Monotonicity turns out to be an important semantic property – if a program can be expressed entirely using monotonic logic it is guaranteed to be confluent.
Hence, monotonic operations form a “safe” vocabulary for distributed programming: because the program’s output is a deterministic function of its input, it is much easier to check that correctness invariants are preserved.
A general trend can be observed: as consistency mechanisms move closer to the application, they lose generality but gain efficiency.
Can domain-specific tools and limited annotations help?
One way to help programmers enforce consistency invariants is to provide them with domain-specific tools for distributed program analysis. New languages are one example we have explored; limited annotations are another. There is plenty of room for further work in that vein, and other approaches deserve exploration as well. Ideally, for example, one can imagine new programming language tools that extract properties like monotonicity guarantees from legacy programs and imperative languages.

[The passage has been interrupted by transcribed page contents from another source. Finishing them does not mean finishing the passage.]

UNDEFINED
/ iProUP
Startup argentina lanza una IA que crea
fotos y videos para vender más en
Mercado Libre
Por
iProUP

Can we allow back into our programs some controlled non-determinism? What mechanisms exist when we go beyond monotonicity?

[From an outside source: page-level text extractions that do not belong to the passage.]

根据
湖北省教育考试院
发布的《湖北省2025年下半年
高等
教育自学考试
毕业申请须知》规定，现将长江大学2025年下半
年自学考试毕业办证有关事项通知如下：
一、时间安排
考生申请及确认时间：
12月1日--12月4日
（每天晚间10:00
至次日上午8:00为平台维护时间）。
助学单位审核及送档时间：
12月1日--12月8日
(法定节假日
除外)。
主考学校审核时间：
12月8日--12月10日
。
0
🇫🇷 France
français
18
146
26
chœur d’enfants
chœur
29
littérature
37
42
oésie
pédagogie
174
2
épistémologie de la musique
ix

What is the best way to reason about non-deterministic but well-defined correctness criteria? One strategy is to simply encode the space of acceptable outcomes as a disjunction (e.g., “Purchase X succeeds and Y fails OR purchase X fails and Y succeeds”). A confluent system that satisfies this disjunction ensures that an acceptable outcome is always produced. However, enumerating the space of acceptable outcomes scales poorly as application complexity grows. Is there a more natural model than this enumerated choice of outcomes, and, if so, can we build program analysis tools to support it? More fundamentally, beyond monotonicity, are there design patterns that assist in achieving such “controlled non-determinism,” and can such patterns be codified into theorems, analysis techniques, and language constructs?

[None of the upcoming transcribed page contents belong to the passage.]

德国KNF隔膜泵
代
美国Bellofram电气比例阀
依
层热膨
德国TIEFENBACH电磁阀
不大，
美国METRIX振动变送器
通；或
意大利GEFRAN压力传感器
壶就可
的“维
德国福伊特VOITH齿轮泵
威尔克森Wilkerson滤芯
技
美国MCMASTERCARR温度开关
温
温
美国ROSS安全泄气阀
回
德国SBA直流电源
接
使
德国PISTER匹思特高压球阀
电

The development of reliable distributed applications depends upon programmers’ ability to reason about consistency. By narrowly focusing on I/O-level consistency, traditional research in this area risks increasing irrelevance: as the latency and availability costs of traditional consistency protocols have become prohibitive at scale, developers have begun to avoid consistency mechanisms entirely, instead relying on ad hoc, application-specific rules for conflict resolution and reconciliation. We believe that the solution is to meet application developers on their home turf: to explore a variety of consistency mechanisms, analysis tools, and programming constructs that operate at different layers of the software stack. The goal should be to help programmers judiciously employ consistency of the appropriate strength and to reason about consistency wherever it is most natural.